Producers of sweeteners derived from the stevia plant are on alert after it emerged the European Food Safety Authority (EFSA) will publish its long-awaited opinion on the safety of steviol glycosides within days.
Jan Geuns, president of the European Stevia Association (EUSTAS), told Functional Ingredients EFSA had written to him to say it would publish its verdict on EUSTAS's Novel Food application for steviol glycosides by the end of March.
Geuns, who has fought for years to gain Novel Food approval for stevia, said he was confident EFSA's verdict would be positive in the light of a decision by the French authorities in September last year to approve Rebaudioside A 97, the purest form of stevia available.

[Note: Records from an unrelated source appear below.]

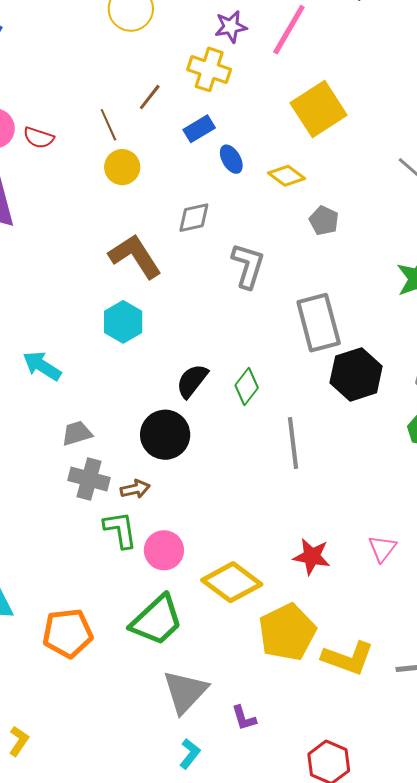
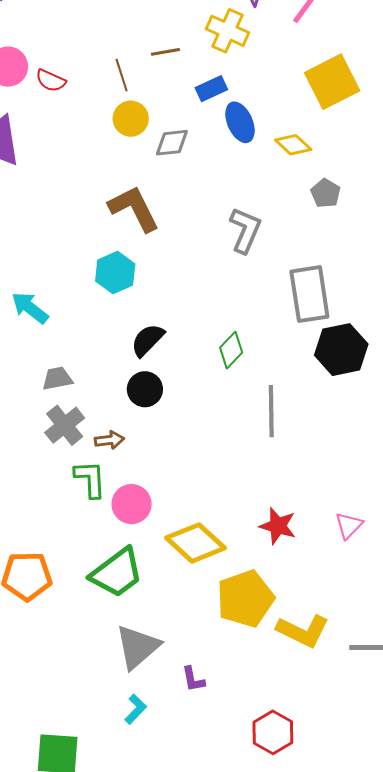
brown line: (150, 97) -> (165, 52), turned 36
blue ellipse: (231, 159) -> (240, 122), size x1.4
gray diamond: (194, 218) -> (172, 143), moved
black semicircle: (192, 381) -> (148, 340), moved
black circle: (165, 435) -> (145, 389), size x0.7
gray cross: (89, 479) -> (65, 425), turned 30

"We all hope that the outcome will be positive," he said. "Stevia and steviol glycosides are authorised in most countries worldwide. Only Europe — except France and Switzerland — is an exception."

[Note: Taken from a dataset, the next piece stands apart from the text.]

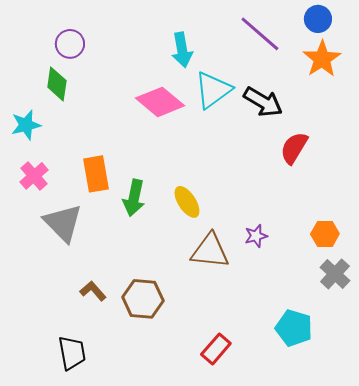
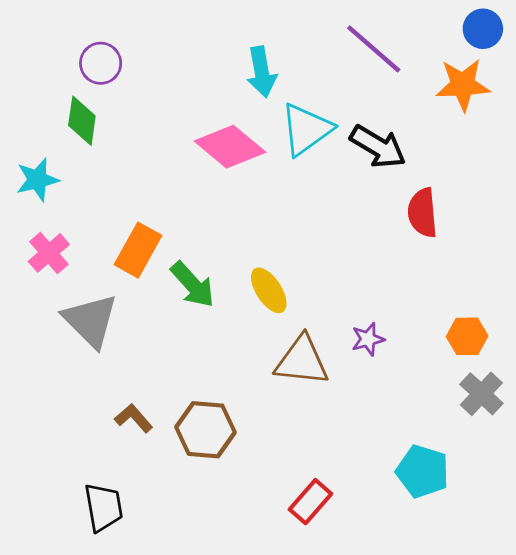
blue circle: (318, 19) -> (483, 29), moved
orange star: (322, 59) -> (463, 85), turned 30
red semicircle: (294, 148) -> (423, 213), turned -36
orange rectangle: (96, 174) -> (138, 250), turned 39
green arrow: (134, 198) -> (193, 285), turned -54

Geuns added that he hoped EFSA would not follow the lead of France and approve only Rebaudioside A, which is made from just one component of the stevia leaf, but also steviol glycosides which contain a mixture of several components of the plant.
"The mixture of all sweeteners is as safe as the purified Rebaudioside A, since all the sweeteners are converted into steviol by the bacteria of the colon," he said. "The mixture is also about five times less expensive than the pure Rebaudioside A, so it would be better for the consumer."